Leber: Some friendships are not forever

During my recent visit to my adopted hometown of Saratoga Springs, N.Y., I was asked whether I would consider moving back there.

"I love it here," I replied. "It's home. I just don't think it's the right place for me to be living, at least right now."

Funny, isn't it, how some places fit at some points in your life, but not at others?

Still, being back there, I had the sense of comfort and security I don't have anywhere else -- not in Chattanooga, not in my native New York City, not in any of the places I lived briefly, like Chicago or Belgium. Sure, some things have changed, but it feels the same to me.

So do my friends. Certainly, our topics of conversation are different, and we are perhaps not as generous with certain affections as we were a decade ago, but the warmth, trust and ease I feel is the same as it's always been.

I've written before about the challenges of maintaining the friendships of youth as you age. What I appreciate so much about these particular friends -- this family of which I've been a part -- is that we have somehow managed to grow without completely growing apart.

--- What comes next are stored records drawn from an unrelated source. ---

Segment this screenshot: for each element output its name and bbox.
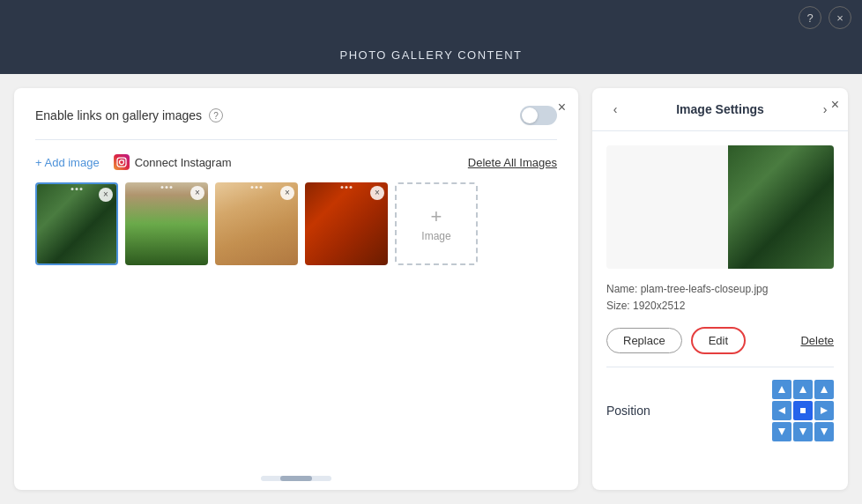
image-thumb-2[interactable]: × [125, 182, 208, 265]
enable-links-toggle[interactable] [520, 106, 557, 125]
drag-handle-3 [251, 186, 263, 189]
divider-right-1 [606, 367, 834, 367]
instagram-icon [114, 154, 130, 170]
image-actions: Replace Edit Delete [606, 327, 834, 354]
window-close-button[interactable]: × [829, 6, 851, 29]
pos-bottom-button[interactable] [793, 422, 813, 441]
add-thumb-plus-icon: + [431, 205, 442, 228]
pos-left-button[interactable] [772, 401, 791, 420]
image-thumb-4[interactable]: × [305, 182, 388, 265]
add-image-thumb[interactable]: + Image [395, 182, 478, 265]
pos-top-right-button[interactable] [814, 380, 834, 399]
drag-handle-4 [341, 186, 353, 189]
add-thumb-label: Image [421, 230, 450, 242]
svg-marker-3 [778, 386, 785, 393]
pos-bottom-left-button[interactable] [772, 422, 791, 441]
top-bar: ? × [0, 0, 862, 35]
left-panel-close-button[interactable]: × [556, 99, 568, 116]
position-label: Position [606, 404, 650, 418]
connect-instagram-label: Connect Instagram [135, 156, 232, 169]
delete-all-images-button[interactable]: Delete All Images [468, 156, 557, 169]
svg-point-2 [123, 159, 124, 160]
svg-marker-8 [821, 407, 828, 414]
image-name: Name: plam-tree-leafs-closeup.jpg [606, 281, 834, 298]
svg-marker-9 [778, 428, 785, 435]
pos-top-button[interactable] [793, 380, 813, 399]
position-grid [772, 380, 834, 441]
edit-button[interactable]: Edit [691, 327, 746, 354]
svg-marker-11 [821, 428, 828, 435]
drag-handle-2 [161, 186, 173, 189]
pos-bottom-right-button[interactable] [814, 422, 834, 441]
divider-1 [35, 139, 557, 140]
delete-image-button[interactable]: Delete [800, 334, 834, 347]
image-preview [606, 145, 834, 269]
dialog-title: PHOTO GALLERY CONTENT [339, 48, 522, 62]
remove-image-3-button[interactable]: × [280, 186, 294, 200]
replace-button[interactable]: Replace [606, 328, 682, 353]
remove-image-4-button[interactable]: × [370, 186, 384, 200]
svg-point-1 [119, 160, 123, 165]
svg-marker-4 [799, 386, 806, 393]
right-panel-title: Image Settings [624, 102, 816, 116]
pos-right-button[interactable] [814, 401, 834, 420]
images-grid: × × × [35, 182, 557, 265]
image-meta: Name: plam-tree-leafs-closeup.jpg Size: … [606, 281, 834, 315]
left-panel: × Enable links on gallery images ? + Add… [14, 88, 578, 490]
enable-links-label: Enable links on gallery images [35, 108, 202, 122]
action-left-group: + Add image Connect Instagram [35, 154, 231, 170]
svg-rect-7 [800, 408, 806, 413]
right-panel-header: ‹ Image Settings › × [592, 88, 848, 131]
help-button[interactable]: ? [799, 6, 821, 29]
image-thumb-3[interactable]: × [215, 182, 298, 265]
right-panel: ‹ Image Settings › × Name: plam-tree-lea… [592, 88, 848, 490]
main-area: × Enable links on gallery images ? + Add… [0, 74, 862, 504]
right-panel-close-button[interactable]: × [831, 97, 839, 113]
remove-image-1-button[interactable]: × [99, 188, 113, 202]
preview-image-container [728, 145, 834, 269]
image-size: Size: 1920x2512 [606, 298, 834, 315]
image-thumb-1[interactable]: × [35, 182, 118, 265]
svg-marker-10 [799, 428, 806, 435]
title-bar: PHOTO GALLERY CONTENT [0, 35, 862, 74]
pos-top-left-button[interactable] [772, 380, 791, 399]
add-image-button[interactable]: + Add image [35, 156, 100, 169]
svg-marker-6 [778, 407, 785, 414]
remove-image-2-button[interactable]: × [190, 186, 204, 200]
action-row: + Add image Connect Instagram Delete All… [35, 154, 557, 170]
right-panel-body: Name: plam-tree-leafs-closeup.jpg Size: … [592, 131, 848, 490]
drag-handle-1 [71, 188, 83, 190]
panel-scrollbar[interactable] [261, 476, 331, 481]
position-section: Position [606, 380, 834, 441]
pos-center-button[interactable] [793, 401, 813, 420]
svg-marker-5 [821, 386, 828, 393]
toggle-row: Enable links on gallery images ? [35, 106, 557, 125]
toggle-label-group: Enable links on gallery images ? [35, 108, 223, 122]
help-icon[interactable]: ? [209, 108, 223, 122]
prev-image-button[interactable]: ‹ [606, 100, 624, 118]
connect-instagram-button[interactable]: Connect Instagram [114, 154, 232, 170]
svg-rect-0 [117, 158, 126, 167]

Oh, we're not like the gang on "Friends" or anything. We all live in different states, are busy with our own lives, families, relationships, careers; but when we are together, I never feel like time and distance have eroded the sense of comfort and belonging we have to one another.

The people who can offer the same sense of home that a place can give are rare. I've been fortunate to have a few friends who are steadfast and consistent. Our relationships aren't the same in our early 30s as they were in our early 20s, but they've evolved to accommodate the people we are now.

I've also watched friendships fade, sometimes through a simple lack of being nurtured, because they weren't strong enough to survive without attention.

I've watched friends change for the worse, seen their disappointment in my own changes, and mourned the loss of relationships I'd once thought would be "forever." God, I hate that word. It's so pop song.

Funny thing. I was cleaning out some old things while visiting my parents a couple weeks ago and I came across a something called a "Friendship Notebook" -- a mostly blank book, which included some quotes about friendship and instructions for writing particular memories and milestones on particular pages.

The book was a 13th birthday gift from a girlfriend I'd had as an adolescent. We were very close at the time -- enjoying gymnastics classes, having sleepovers, talking about boys and family, helping each other through problems like her struggles with early development and my frustration with peers who found me "weird." I know I was very grateful to have such a friend.

She'd gone ahead and filled in some of the pages of the book, indicating where I should write in the rest of them.

"I know that no matter what," she wrote, "we will be friends forever."

She meant it, I know, with all her heart, as only a 13-year-old girl can.

We lost touch a year later when she transferred schools.